(Extracted information Opens)

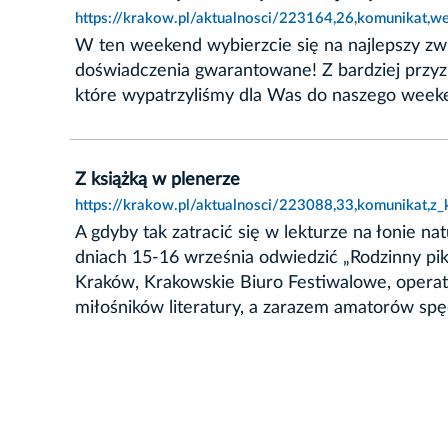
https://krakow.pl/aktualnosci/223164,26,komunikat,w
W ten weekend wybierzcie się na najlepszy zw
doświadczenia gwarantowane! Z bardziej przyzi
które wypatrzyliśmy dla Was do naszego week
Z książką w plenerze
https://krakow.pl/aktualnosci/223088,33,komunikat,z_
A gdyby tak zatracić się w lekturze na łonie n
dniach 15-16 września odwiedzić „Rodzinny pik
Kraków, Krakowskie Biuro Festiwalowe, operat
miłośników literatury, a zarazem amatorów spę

(Extracted information Closes)
(Extracted information Opens)

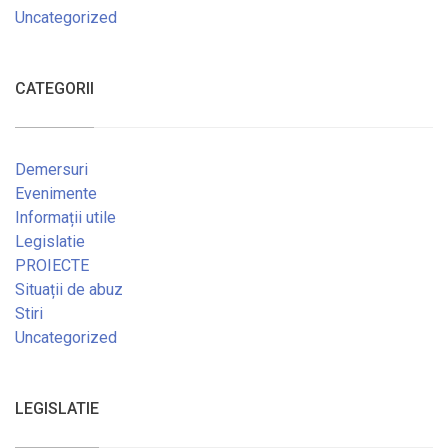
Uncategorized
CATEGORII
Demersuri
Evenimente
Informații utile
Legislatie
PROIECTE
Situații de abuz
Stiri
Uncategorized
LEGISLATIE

(Extracted information Closes)
(Extracted information Opens)

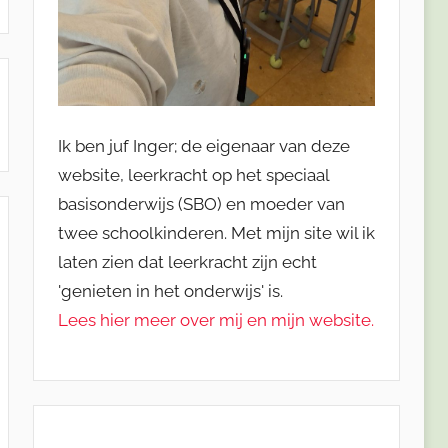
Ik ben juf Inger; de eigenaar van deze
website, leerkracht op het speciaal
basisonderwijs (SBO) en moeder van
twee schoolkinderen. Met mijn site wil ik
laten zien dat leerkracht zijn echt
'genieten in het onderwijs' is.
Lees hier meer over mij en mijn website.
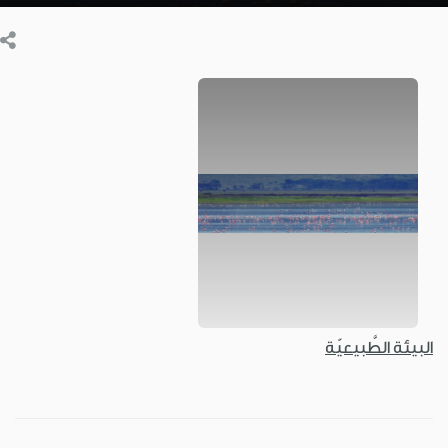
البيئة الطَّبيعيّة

(Extracted information Closes)

◆ **Your goal**
In the records above, find the line with "https://krakow.pl/aktualnosci/223164,26,komunikat,w"; write out exactly that line and each one after it, stopping after the line with "miłośników literatury, a zarazem amatorów spę".

◆ **Task answer**
https://krakow.pl/aktualnosci/223164,26,komunikat,w
W ten weekend wybierzcie się na najlepszy zw
doświadczenia gwarantowane! Z bardziej przyzi
które wypatrzyliśmy dla Was do naszego week
Z książką w plenerze
https://krakow.pl/aktualnosci/223088,33,komunikat,z_
A gdyby tak zatracić się w lekturze na łonie n
dniach 15-16 września odwiedzić „Rodzinny pik
Kraków, Krakowskie Biuro Festiwalowe, operat
miłośników literatury, a zarazem amatorów spę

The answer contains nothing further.